TASK REQUIREMENTS ->
Repeat all entries exactly.
::: PROVIDED DATA :::
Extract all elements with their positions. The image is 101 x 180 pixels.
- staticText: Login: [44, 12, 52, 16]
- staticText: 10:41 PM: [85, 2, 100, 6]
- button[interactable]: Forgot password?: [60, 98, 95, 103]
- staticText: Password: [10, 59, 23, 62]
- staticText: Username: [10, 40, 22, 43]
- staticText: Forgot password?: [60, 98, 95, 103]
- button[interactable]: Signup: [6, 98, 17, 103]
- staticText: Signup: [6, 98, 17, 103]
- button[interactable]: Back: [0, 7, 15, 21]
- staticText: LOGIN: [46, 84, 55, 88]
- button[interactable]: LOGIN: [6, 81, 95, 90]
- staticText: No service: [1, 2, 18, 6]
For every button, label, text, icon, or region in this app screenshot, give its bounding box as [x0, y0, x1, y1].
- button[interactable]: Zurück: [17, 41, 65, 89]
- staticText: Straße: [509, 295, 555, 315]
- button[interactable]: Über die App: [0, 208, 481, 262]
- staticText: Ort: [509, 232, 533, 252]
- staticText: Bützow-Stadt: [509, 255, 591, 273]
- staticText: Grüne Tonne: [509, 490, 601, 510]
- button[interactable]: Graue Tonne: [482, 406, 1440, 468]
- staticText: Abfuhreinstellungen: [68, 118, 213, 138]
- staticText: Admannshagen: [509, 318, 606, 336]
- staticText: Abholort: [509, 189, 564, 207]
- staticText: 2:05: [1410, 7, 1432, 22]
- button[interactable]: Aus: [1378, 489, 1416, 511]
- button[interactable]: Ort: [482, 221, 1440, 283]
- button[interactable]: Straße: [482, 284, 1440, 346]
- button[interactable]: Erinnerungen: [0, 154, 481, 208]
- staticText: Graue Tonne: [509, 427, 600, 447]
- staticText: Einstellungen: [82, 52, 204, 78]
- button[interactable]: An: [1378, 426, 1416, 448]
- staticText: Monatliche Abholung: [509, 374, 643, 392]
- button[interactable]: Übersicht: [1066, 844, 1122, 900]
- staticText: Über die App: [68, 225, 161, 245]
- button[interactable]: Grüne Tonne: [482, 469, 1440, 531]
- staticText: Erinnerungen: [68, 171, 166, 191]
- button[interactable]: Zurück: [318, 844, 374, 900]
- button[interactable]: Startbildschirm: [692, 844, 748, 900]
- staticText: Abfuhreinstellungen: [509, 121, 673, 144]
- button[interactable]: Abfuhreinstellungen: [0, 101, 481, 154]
:::
REPLY TO THE EXERCISE ->
Extract all elements with their positions. The image is 101 x 180 pixels.
- staticText: Login: [44, 12, 52, 16]
- staticText: 10:41 PM: [85, 2, 100, 6]
- button[interactable]: Forgot password?: [60, 98, 95, 103]
- staticText: Password: [10, 59, 23, 62]
- staticText: Username: [10, 40, 22, 43]
- staticText: Forgot password?: [60, 98, 95, 103]
- button[interactable]: Signup: [6, 98, 17, 103]
- staticText: Signup: [6, 98, 17, 103]
- button[interactable]: Back: [0, 7, 15, 21]
- staticText: LOGIN: [46, 84, 55, 88]
- button[interactable]: LOGIN: [6, 81, 95, 90]
- staticText: No service: [1, 2, 18, 6]
For every button, label, text, icon, or region in this app screenshot, give its bounding box as [x0, y0, x1, y1].
- button[interactable]: Zurück: [17, 41, 65, 89]
- staticText: Straße: [509, 295, 555, 315]
- button[interactable]: Über die App: [0, 208, 481, 262]
- staticText: Ort: [509, 232, 533, 252]
- staticText: Bützow-Stadt: [509, 255, 591, 273]
- staticText: Grüne Tonne: [509, 490, 601, 510]
- button[interactable]: Graue Tonne: [482, 406, 1440, 468]
- staticText: Abfuhreinstellungen: [68, 118, 213, 138]
- staticText: Admannshagen: [509, 318, 606, 336]
- staticText: Abholort: [509, 189, 564, 207]
- staticText: 2:05: [1410, 7, 1432, 22]
- button[interactable]: Aus: [1378, 489, 1416, 511]
- button[interactable]: Ort: [482, 221, 1440, 283]
- button[interactable]: Straße: [482, 284, 1440, 346]
- button[interactable]: Erinnerungen: [0, 154, 481, 208]
- staticText: Graue Tonne: [509, 427, 600, 447]
- staticText: Einstellungen: [82, 52, 204, 78]
- button[interactable]: An: [1378, 426, 1416, 448]
- staticText: Monatliche Abholung: [509, 374, 643, 392]
- button[interactable]: Übersicht: [1066, 844, 1122, 900]
- staticText: Über die App: [68, 225, 161, 245]
- button[interactable]: Grüne Tonne: [482, 469, 1440, 531]
- staticText: Erinnerungen: [68, 171, 166, 191]
- button[interactable]: Zurück: [318, 844, 374, 900]
- button[interactable]: Startbildschirm: [692, 844, 748, 900]
- staticText: Abfuhreinstellungen: [509, 121, 673, 144]
- button[interactable]: Abfuhreinstellungen: [0, 101, 481, 154]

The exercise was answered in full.